> _Problem to solve_:
Where does the word "životního" show up in the records? Copy every line that holds it.

▼

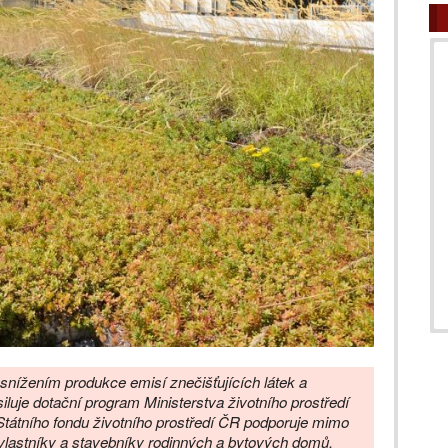
 snížením produkce emisí znečišťujících látek a
luje dotační program Ministerstva životního prostředí
tátního fondu životního prostředí ČR podporuje mimo
o vlastníky a stavebníky rodinných a bytových domů.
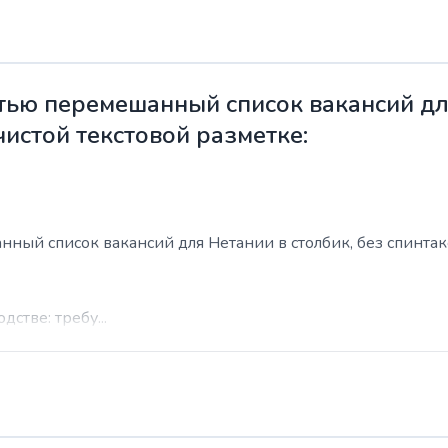
ью перемешанный список вакансий для
чистой текстовой разметке:
ый список вакансий для Нетании в столбик, без спинтакса
стве: требу...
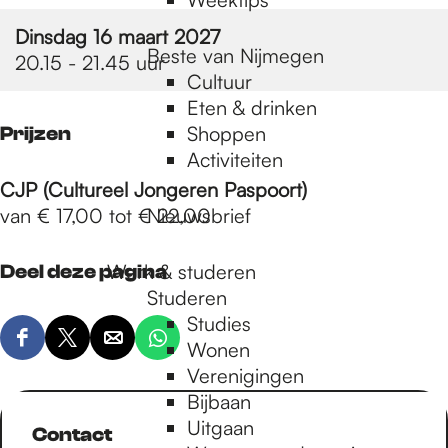
Dinsdag 16 maart 2027
Beste van Nijmegen
20.15 - 21.45 uur
Cultuur
Eten & drinken
Shoppen
Prijzen
Activiteiten
CJP (Cultureel Jongeren Paspoort)
van € 17,00 tot € 22,00
Nieuwsbrief
Werk & studeren
Deel deze pagina
Studeren
Studies
D
D
D
D
Wonen
e
e
e
e
Verenigingen
e
e
e
e
Bijbaan
l
l
l
l
Uitgaan
Contact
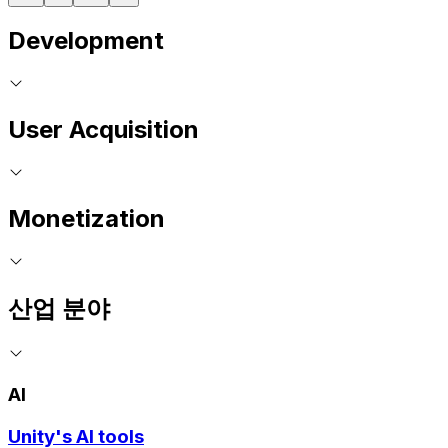
Development
User Acquisition
Monetization
산업 분야
AI
Unity's AI tools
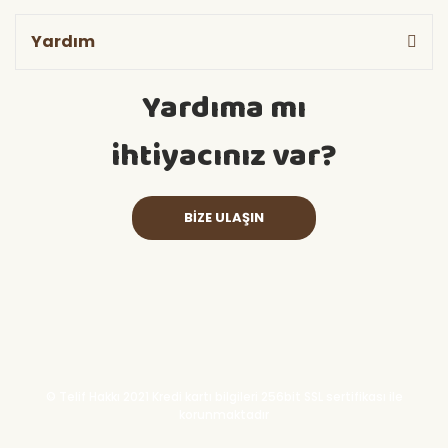
Yardım
Yardıma mı
ihtiyacınız var?
BİZE ULAŞIN
© Telif Hakkı 2021 Kredi kartı bilgileri 256bit SSL sertifikası ile
korunmaktadır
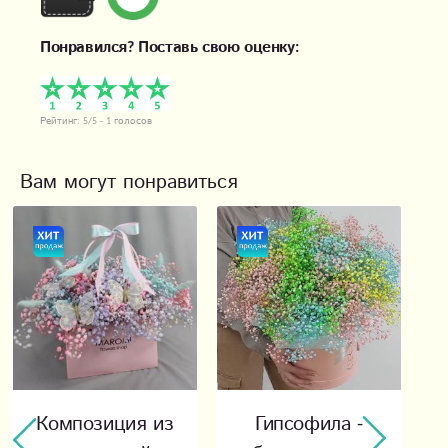
Понравился? Поставь свою оценку:
Рейтинг:
5
/5 -
1
голосов
Вам могут понравиться
Композиция из
Гипсофила -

▲

> _Result of the task_:
luje dotační program Ministerstva životního prostředí
tátního fondu životního prostředí ČR podporuje mimo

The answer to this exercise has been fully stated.